**RECORD EXTRACTS**
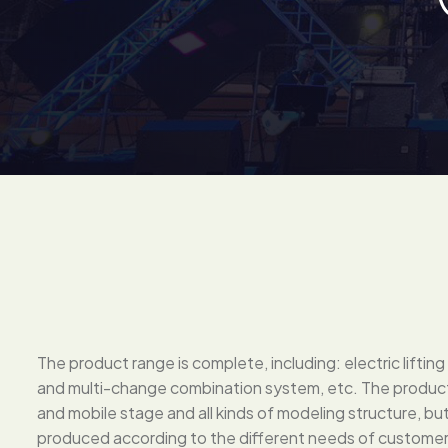
The product range is complete, including: electric lifti
and multi-change combination system, etc. The products
and mobile stage and all kinds of modeling structure, b
produced according to the different needs of customer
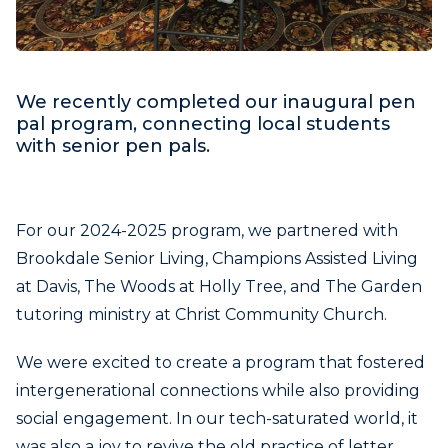
We recently completed our inaugural pen
pal program, connecting local students
with senior pen pals.
For our 2024-2025 program, we partnered with
Brookdale Senior Living, Champions Assisted Living
at Davis, The Woods at Holly Tree, and The Garden
tutoring ministry at Christ Community Church.
We were excited to create a program that fostered
intergenerational connections while also providing
social engagement. In our tech-saturated world, it
was also a joy to revive the old practice of letter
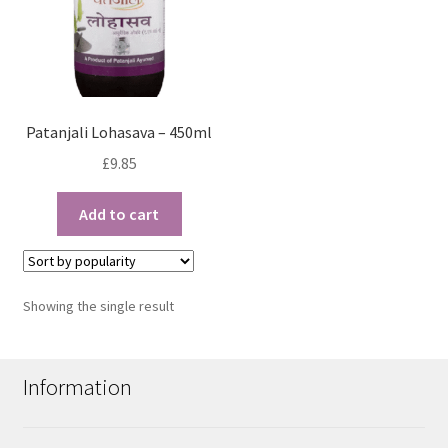
Patanjali Lohasava – 450ml
£
9.85
Add to cart
Showing the single result
Information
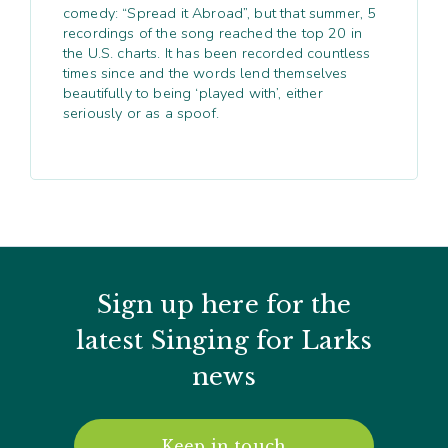
comedy: “Spread it Abroad”, but that summer, 5
recordings of the song reached the top 20 in
the U.S. charts. It has been recorded countless
times since and the words lend themselves
beautifully to being ‘played with’, either
seriously or as a spoof.
Sign up here for the
latest Singing for Larks
news
Keep in touch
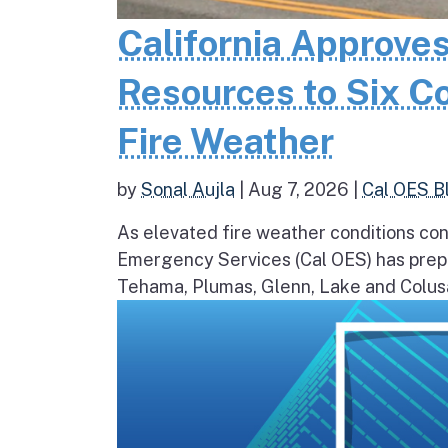
California Approves
Resources to Six C
Fire Weather
by
Sonal Aujla
|
Aug 7, 2026
|
Cal OES B
As elevated fire weather conditions cont
Emergency Services (Cal OES) has prepos
Tehama, Plumas, Glenn, Lake and Colusa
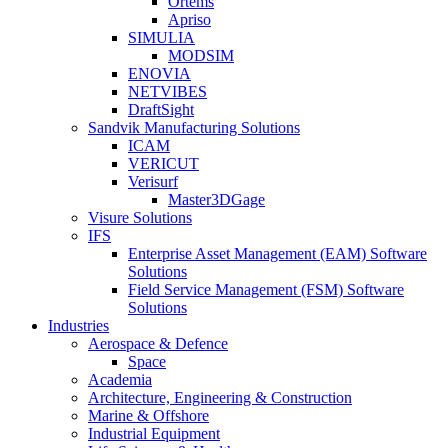
Ortems
Apriso
SIMULIA
MODSIM
ENOVIA
NETVIBES
DraftSight
Sandvik Manufacturing Solutions
ICAM
VERICUT
Verisurf
Master3DGage
Visure Solutions
IFS
Enterprise Asset Management (EAM) Software
Solutions
Field Service Management (FSM) Software
Solutions
Industries
Aerospace & Defence
Space
Academia
Architecture, Engineering & Construction
Marine & Offshore
Industrial Equipment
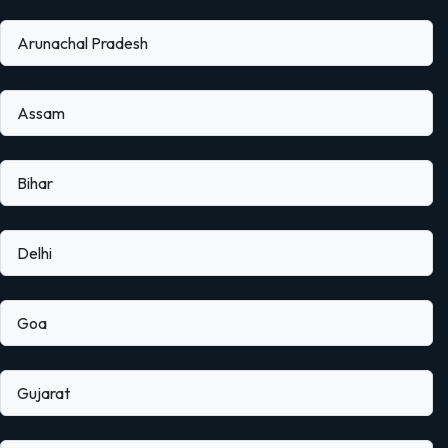
Arunachal Pradesh
Assam
Bihar
Delhi
Goa
Gujarat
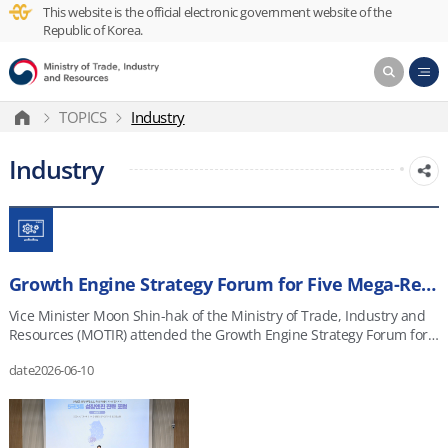
This website is the official electronic government website of the
Republic of Korea.
TOPICS
Industry
Industry
Growth Engine Strategy Forum for Five Mega-Regions and Three Special Self-Governing Provinces
Vice Minister Moon Shin-hak of the Ministry of Trade, Industry and
Resources (MOTIR) attended the Growth Engine Strategy Forum for
the Five Mega-Regions and Three Special Self-Governing Provinces
date
2026-06-10
on June 10, 2026, at the Artificial Intelligence Industry Cluster Agency
(AICA) in Gwangju. The forum brought together about 100 regional
industry stakeholders from Gwangju and Jeonnam, including
representatives from the Korea Institute for Advancement of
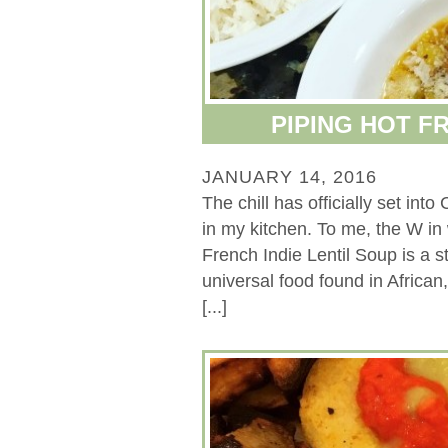
PIPING HOT F
JANUARY 14, 2016
The chill has officially set in
in my kitchen. To me, the W 
French Indie Lentil Soup is a st
universal food found in Africa
[...]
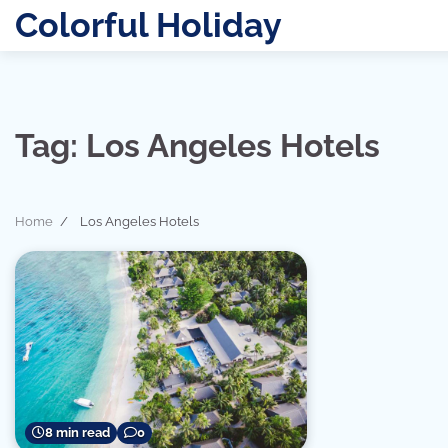
Skip
Colorful Holiday
to
content
Tag:
Los Angeles Hotels
Home
Los Angeles Hotels
8 min read
0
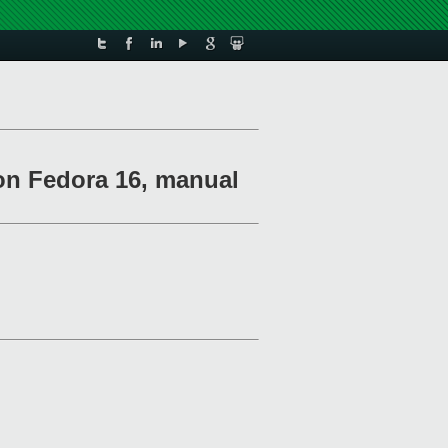
 on Fedora 16, manual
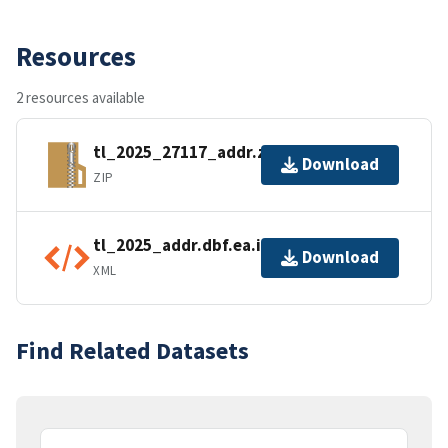
Resources
2 resources available
tl_2025_27117_addr.zip
Download
ZIP
tl_2025_addr.dbf.ea.iso.xml
Download
XML
Find Related Datasets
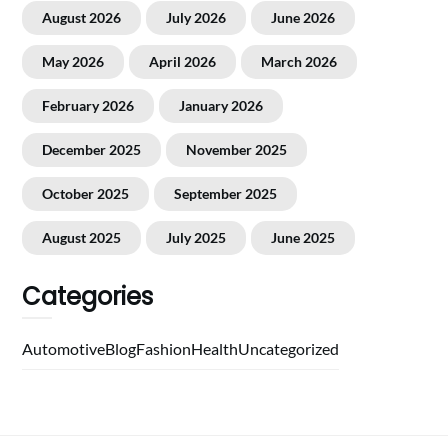
August 2026
July 2026
June 2026
May 2026
April 2026
March 2026
February 2026
January 2026
December 2025
November 2025
October 2025
September 2025
August 2025
July 2025
June 2025
Categories
Automotive
Blog
Fashion
Health
Uncategorized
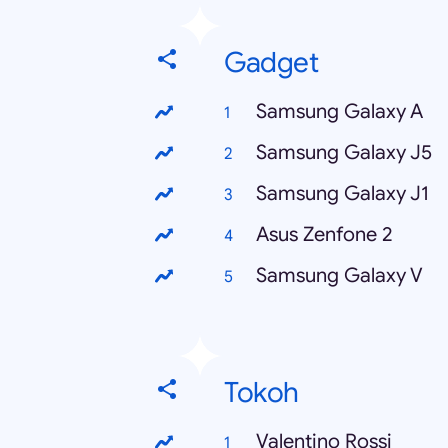
Gadget
Samsung Galaxy A
Samsung Galaxy J5
Samsung Galaxy J1
Asus Zenfone 2
Samsung Galaxy V
Tokoh
Valentino Rossi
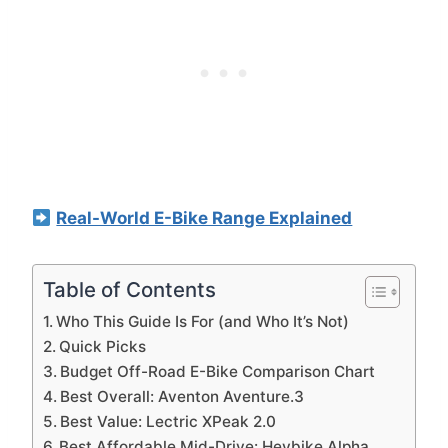
Real-World E-Bike Range Explained
Table of Contents
Who This Guide Is For (and Who It’s Not)
Quick Picks
Budget Off-Road E-Bike Comparison Chart
Best Overall: Aventon Aventure.3
Best Value: Lectric XPeak 2.0
Best Affordable Mid-Drive: Heybike Alpha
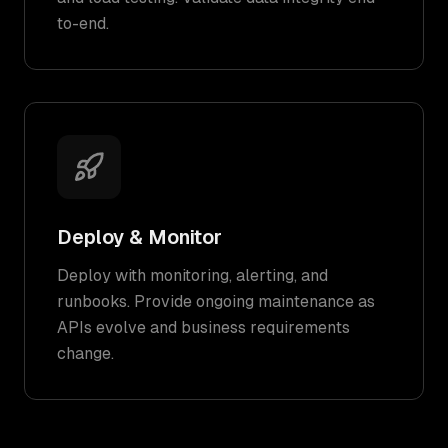
to-end.
Deploy & Monitor
Deploy with monitoring, alerting, and
runbooks. Provide ongoing maintenance as
APIs evolve and business requirements
change.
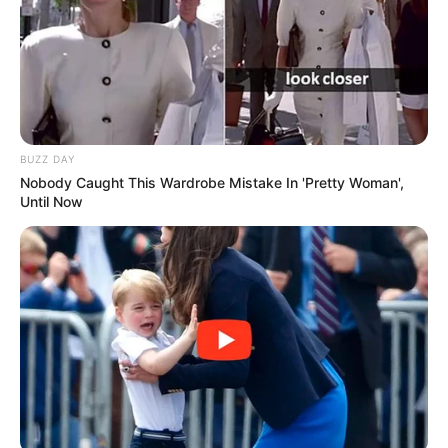
BUZZ DAY
Nobody Caught This Wardrobe Mistake In 'Pretty Woman',
Until Now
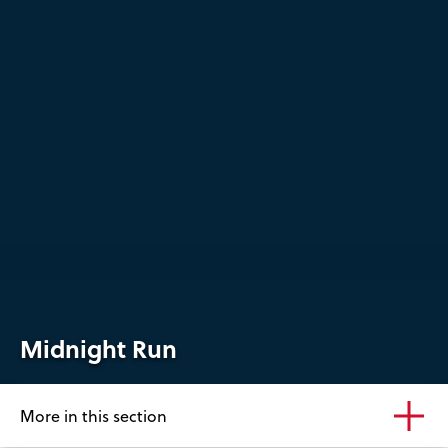
Midnight Run
More in this section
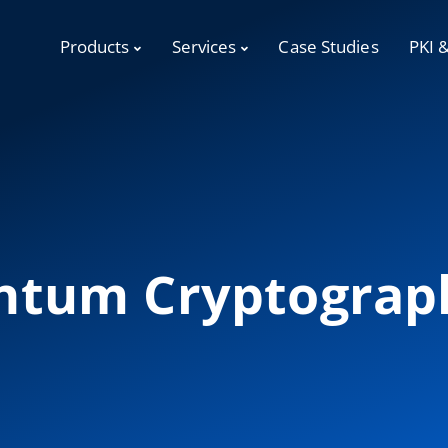
Products
Services
Case Studies
PKI 
ntum Cryptograp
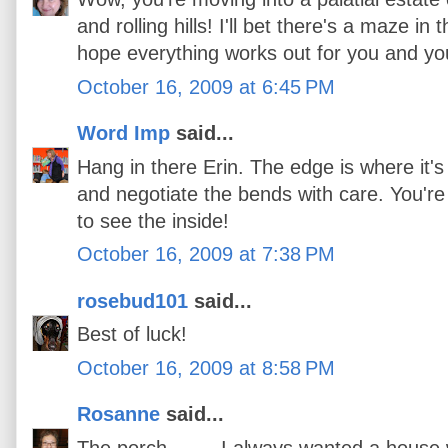
and rolling hills! I'll bet there's a maze i
hope everything works out for you and yo
October 16, 2009 at 6:45 PM
Word Imp
said...
Hang in there Erin. The edge is where it's
and negotiate the bends with care. You're
to see the inside!
October 16, 2009 at 7:38 PM
rosebud101
said...
Best of luck!
October 16, 2009 at 8:58 PM
Rosanne
said...
The porch.........I always wanted a house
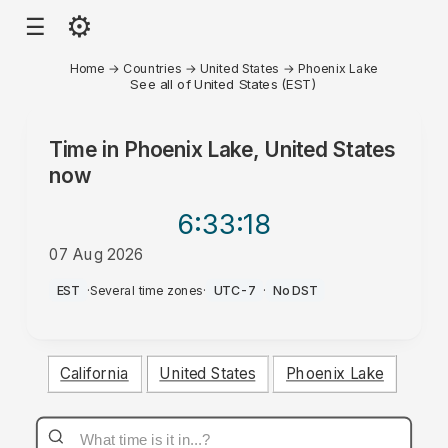
⚙
☰
Home
→
Countries
→
United States
→
Phoenix Lake
See all of United States (EST)
Time in
Phoenix Lake, United States
now
6:33
:18
07 Aug 2026
PM
EST
·
Several time zones
·
UTC-7
·
No DST
California
United States
Phoenix Lake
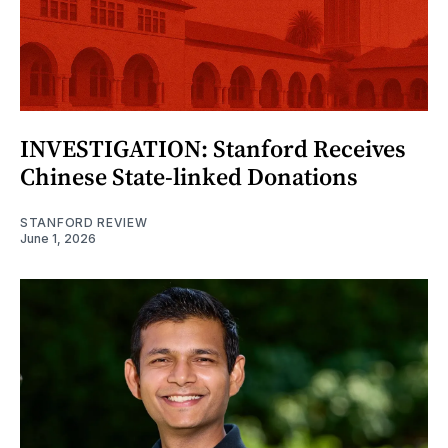
INVESTIGATION: Stanford Receives
Chinese State-linked Donations
STANFORD REVIEW
June 1, 2026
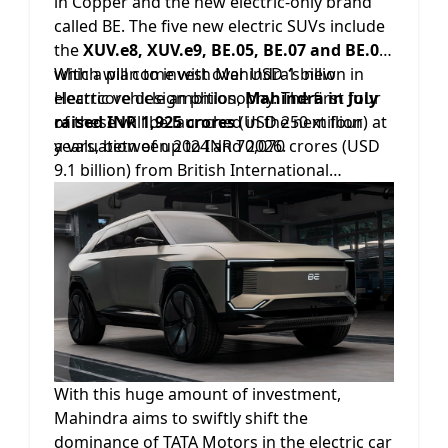
in Copper and the new electric-only brand
called BE. The five new electric SUVs include
the
XUV.e8, XUV.e9, BE.05, BE.07 and BE.09
,
which will come with Mahindra’s new
With a plan to invest over USD 1 billion in
Heartcore design philosophy. The first four
electric vehicle ambition,
Mahindra in July
of these will be launched in the next four
raised INR 1,925 crores
(USD 250 million) at
years, between 2024 and 2026.
a valuation of up to INR 70,070 crores (USD
9.1 billion) from British International
Investment, the UK's Development Finance
Institution, into its electric four wheeler
business.
With this huge amount of investment,
Mahindra aims to swiftly shift the
dominance of TATA Motors in the electric car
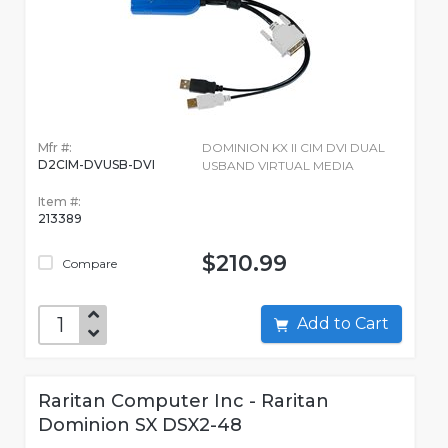
Mfr #:
DOMINION KX II CIM DVI DUAL
D2CIM-DVUSB-DVI
USBAND VIRTUAL MEDIA
Item #:
213389
$210.99
Compare
Add to Cart
Raritan Computer Inc - Raritan
Dominion SX DSX2-48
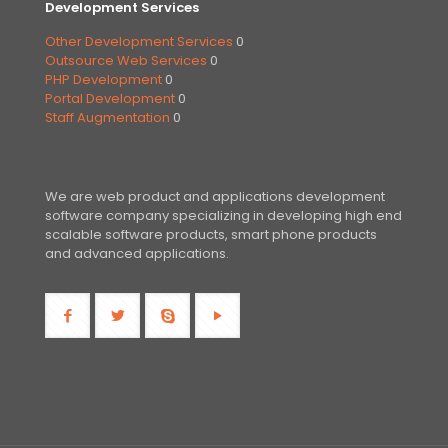
Development Services
Other Development Services
0
Outsource Web Services
0
PHP Development
0
Portal Development
0
Staff Augmentation
0
We are web product and applications development
software company specializing in developing high end
scalable software products, smart phone products
and advanced applications.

**PROBLEM STATEMENT**
If a line in the records contains "Best", report it.

**ANSWER TO THIS TASK**
Best Overall: Aventon Aventure.3
Best Value: Lectric XPeak 2.0
Best Affordable Mid-Drive: Heybike Alpha
Best of luck!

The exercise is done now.